All mobility scooters come with seats of varying comfort and ability. For instance, travel or portable scooters have seats that are smaller and not as padded for flexibility, whereas heavy duty mobility scooters may have seats that swivel, are contoured, and may come with a head and armrest.

Along with an accelerator, mobility scooters will also feature functional braking and handbrake. Many also have a central tiller linking to allow the user to adjust the distance from the seat to the controls.

As most mobility scooters come with some form of suspension, handles, seat, and battery, there are add-ons and after-market parts that you may want to look into to make your journey more comfortable and practical, including:

  • Safety flags
  • Cup holders
  • Side mirrors
  • Cane holders
  • Storage baskets
  • Weatherproof canopies

Most mobility scooters should also come with storage, whether that is a front-facing basket, under seat storage, or area for bags at the back of the scooter. 


Mobiity scooter rider in Melbourne

Using a mobility scooter can assist those who need assistance walking with the freedom to get out and about. Image: Getty. 

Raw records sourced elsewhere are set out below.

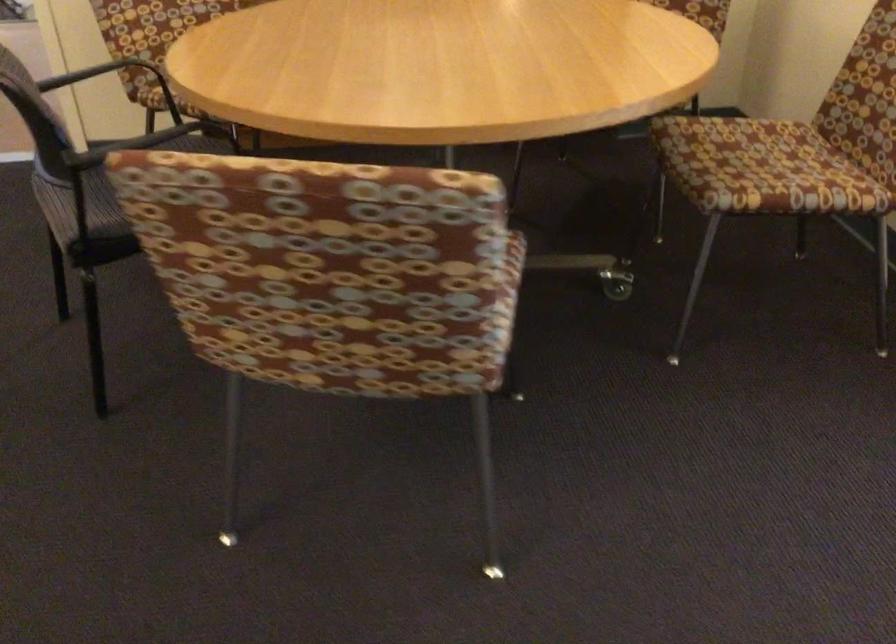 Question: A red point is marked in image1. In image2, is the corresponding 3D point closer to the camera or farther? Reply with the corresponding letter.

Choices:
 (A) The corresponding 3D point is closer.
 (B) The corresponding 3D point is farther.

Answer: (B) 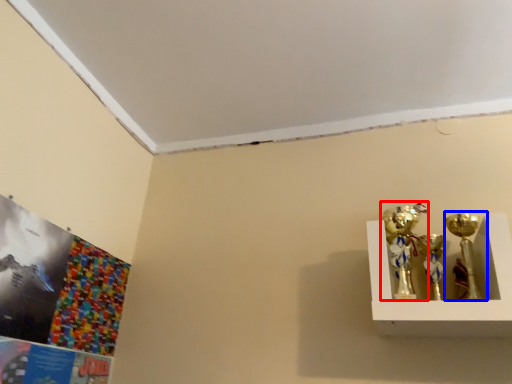 Question: Which of the following is the farthest to the observer, candle holder (highlighted by a red box) or candle holder (highlighted by a blue box)?

Choices:
 (A) candle holder
 (B) candle holder

Answer: (A) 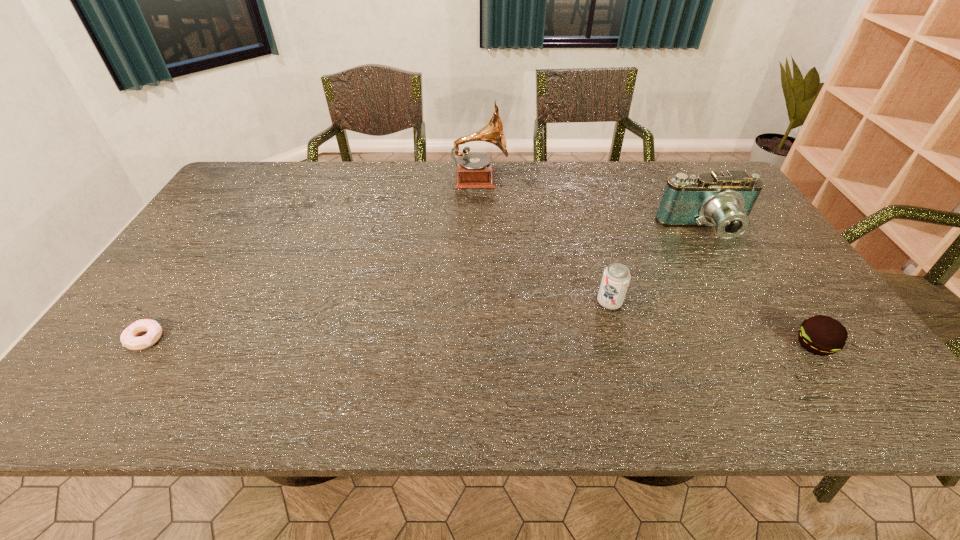 What are the coordinates of `empty space that is in between the patty and the leftmost object` in the screenshot? It's located at (480, 342).

At what (x,y) coordinates should I click in order to perform the action: click on vacant space that is in between the phonograph_record and the second tallest object. Please return your answer as a coordinate pair (x, y). This screenshot has height=540, width=960. Looking at the image, I should click on (592, 205).

The width and height of the screenshot is (960, 540). I want to click on free spot between the farthest object and the beer can, so [x=544, y=241].

Where is `object that is the second nearest to the doughnut`? This screenshot has height=540, width=960. object that is the second nearest to the doughnut is located at coordinates (615, 281).

Where is `the closest object to the fourth nearest object`? The height and width of the screenshot is (540, 960). the closest object to the fourth nearest object is located at coordinates (615, 281).

Identify the location of free point that satisfies the following two spatial constraints: 1. on the front-facing side of the second shortest object; 2. on the left side of the fourth nearest object. This screenshot has width=960, height=540. (773, 345).

At what (x,y) coordinates should I click in order to perform the action: click on free space in the image that satisfies the following two spatial constraints: 1. on the front-facing side of the patty; 2. on the left side of the camcorder. Please return your answer as a coordinate pair (x, y). This screenshot has height=540, width=960. Looking at the image, I should click on (773, 345).

At what (x,y) coordinates should I click in order to perform the action: click on free space in the image that satisfies the following two spatial constraints: 1. on the horn of the patty; 2. on the right side of the fourth object from right to left. Please return your answer as a coordinate pair (x, y). Looking at the image, I should click on (479, 345).

Identify the location of vacant space that satisfies the following two spatial constraints: 1. on the horn of the tallest object; 2. on the right side of the third object from left to right. The image size is (960, 540). (479, 302). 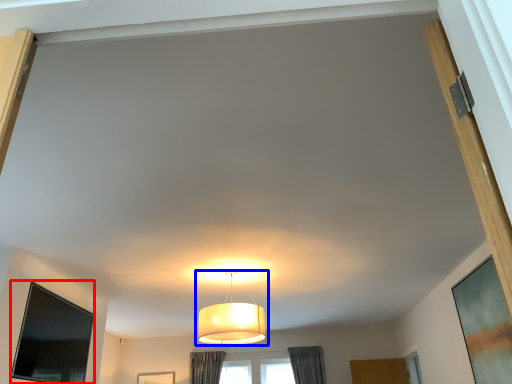 Question: Among these objects, which one is nearest to the camera, window screen (highlighted by a red box) or lamp (highlighted by a blue box)?

Choices:
 (A) window screen
 (B) lamp

Answer: (A)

Who can use a mobility scooter?

Put simply, the only people who can use a mobility scooter are those who need one.

If you have difficulty walking, have a disability that impacts your movement, or have an injury that impairs your mobility, you can use a motorised mobility scooter.

Anyone who does not have such, is not permitted to use these devices on a public footpath or road.

Much like owning and operating a car, users must have the eyesight, as well as physical and mental capacity to use the device safely. It is strongly recommended the user undergoes a medical assessment from a health professional prior to using.

Do you need a license or permit for a mobility scooter? 

Motorised mobility scooters are not classified as vehicles, but ‘devices.’ This means they are not registered, and no license is required, but you may be required to provide medical evidence of your need for the scooter.

What rules apply when using a mobility scooter?

While motorised mobility scooters are not allowed to be used on the road, rules do apply for when in use on a shared path or public setting such as a supermarket:

  • The maximum speed of a motorised mobility scooter should not exceed 10km/h on level ground
  • The mobility scooter can only take a single person at any time
  • The weight of the device or maximum weight capacity (without a person) must not exceed 110 kilos

Any individual operating a mobility scooter is considered a pedestrian, and therefore must obey the same rules and regulation as other pedestrians – crossing signals for example.


Elderly woman in mobility scooter

Consider the safety elements of using a mobility scooter, including braking on different surfaces. Image: Getty. 


How much does a mobility scooter cost?

Just like with cars, the price of a mobility scooter in Victoria can differ greatly depending on type, features, speed, and brand, and whether any government assistance is available such as the NDIS.

All mobility scooters in Australia should meet Australian Standards and be registered with the Therapeutic Goods Administration (TGA) before being available for purchase new.

Mobility scooter costs appear to range anywhere from $1,400 to $12,000 new, with portable mobility scooters being the most budget-friendly option, and heavy-duty mobility scooters at the higher-priced end.

Where can you purchase a mobility scooter?

Motorised mobility scooters can be hired from some pharmacies, health care providers and equipment stores. If looking to buy, mobility scooters can be purchased online or in speciality stores.

Ensure your mobility scooter provider allows for you to take a test drive, and the device is registered with the TGA before purchasing. You will want to investigate maintenance and insurance costs for your device to stay within budget.

It is strongly advised the user seeks the advice from a medical professional before purchasing to ensure the device meets the users' needs and can operate the mobility scooter safely.